Third-Party Logistics firms swamping the rental market for warehouses
In a shifting industrial real estate landscape, third-party logistics providers (3PLs) are driving a significant share of warehouse leasing, according to reports from both CBRE and JLL.
The CBRE report attributes the drop-off in e-commerce activity to broader restructuring across the e-commerce sector. Despite this, 3PLs continue to thrive, occupying more industrial real estate space than retailers and manufacturers. This trend is largely due to their active repositioning against supply chain disruptions, growth in e-commerce, and demand for flexible, large-scale logistics facilities.
One of the key reasons for the 3PL sector’s growth in industrial real estate occupancy is supply chain resilience and inventory pull-forward. 3PLs are expanding their space holdings to buffer against ongoing supply chain volatility and tariff uncertainties, effectively acting as strategic inventory hubs to mitigate disruptions.
Another factor is the rise of e-commerce and distribution needs. Rapid growth in e-commerce has increased demand for warehouse space optimized for fulfillment, sorting, and last-mile logistics, roles often outsourced to 3PLs.
Manufacturers are also increasing their interest in industrial space, but they often seek build-to-suit properties with controlled costs, reflecting a slower, more strategic approach compared to 3PLs’ aggressive leasing.

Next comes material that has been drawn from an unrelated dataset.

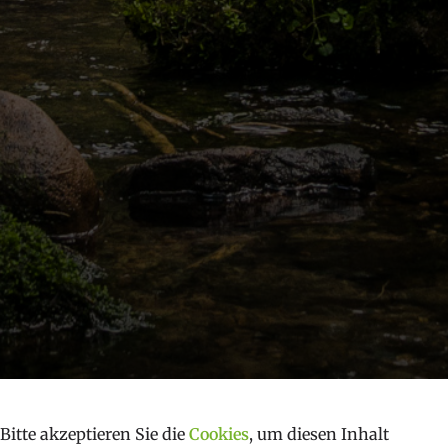
Bitte akzeptieren Sie die
Cookies
, um diesen Inhalt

3PLs favor flexibility amid macroeconomic uncertainty, opting for flexible, short-term leasing and large-bay spaces to adapt quickly to shifts in trade policy. In contrast, traditional retailers are reducing their commitments and contract lengths.

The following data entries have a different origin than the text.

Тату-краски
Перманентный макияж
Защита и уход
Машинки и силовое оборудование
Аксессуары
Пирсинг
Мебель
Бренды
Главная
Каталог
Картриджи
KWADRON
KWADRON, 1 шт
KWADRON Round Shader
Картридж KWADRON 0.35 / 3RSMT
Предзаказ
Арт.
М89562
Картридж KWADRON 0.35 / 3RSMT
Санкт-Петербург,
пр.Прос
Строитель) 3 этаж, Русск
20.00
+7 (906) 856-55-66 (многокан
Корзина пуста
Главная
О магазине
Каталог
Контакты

Despite rising vacancy rates and slowing rent growth, large-bay logistics buildings remain attractive to 3PLs who negotiate favorable terms and concessions, while smaller retail-related spaces face tighter supply.
The JLL report provides a "most thorough preview of potential future leasing decisions." According to the report, 3PLs accounted for 28.9 million square feet of space in the top 100 industrial leases, occupying 38 of the top leases. This is largely due to higher rents and operating costs causing retailers and manufacturers to outsource warehousing and distribution operations.

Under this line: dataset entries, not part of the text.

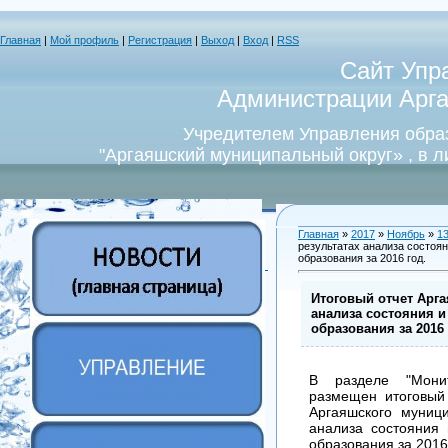
Главная
|
Мой профиль
|
Регистрация
|
Выход
|
Вход
|
RSS
Сайт Упр
Администрации Арга
Учредителем Управления обра
"Аргаяшский муниципальный округ» , в 
Главная
»
2017
»
Ноябрь
»
1
результатах анализа состоя
образования за 2016 год.
Итоговый отчет Арга
анализа состояния и
образования за 2016 
В разделе "Монит
размещен итоговый
Аргаяшского муници
анализа состояния 
образования за 2016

Traditional retailers, on the other hand, have reduced their expected space requirements by 16.7% year-over-year, according to the JLL report. This decrease, along with macroeconomic uncertainty, has led to a 10.9% year-over-year decrease in demand.
The CBRE report also highlights a more than half decrease in total mega warehouse leasing activity in the first half of 2022. Activity among e-commerce tenants declined, with a 77% year-over-year decline in lease count and total square footage leased dropping 64%.
Interest in build-to-suit properties has increased more than 117% since 2018, with rising interest from manufacturers attempting to move production closer to the end consumer. Prospective logistics-oriented tenants now account for 15.4% of total demand through 2026.
The strategic move towards long-term cost control, operational stability, and asset appreciation is a response to the evolving industrial real estate landscape. JLL, Inc.'s annual demand analysis shows that 3PL, logistics, and distribution tenants now account for the largest share of the pipeline, with demand from the group up 12.8% year-over-year to 185.4 million square feet.
In conclusion, 3PLs dominate warehouse leasing because they act as critical intermediaries in evolving, regionalized supply chains, serving multiple clients and adapting faster to market and trade uncertainties than single-brand retailers or manufacturers focused on production.
The growth of third-party logistics providers (3PLs) in the industrial real estate sector is not confined to warehouse leasing alone; it also extends into the broader finance industry, as reported by CBRE and JLL. This is evident in the increasing demand for flexible, large-scale logistics facilities, which 3PLs are actively acquiring to ensure supply chain resilience and inventory pull-forward.
Moreover, the finance aspect is further highlighted in the strategic move towards long-term cost control, operational stability, and asset appreciation, as 3PLs actively negotiate favorable terms and concessions for large-bay logistics buildings, despite rising vacancy rates and slowing rent growth.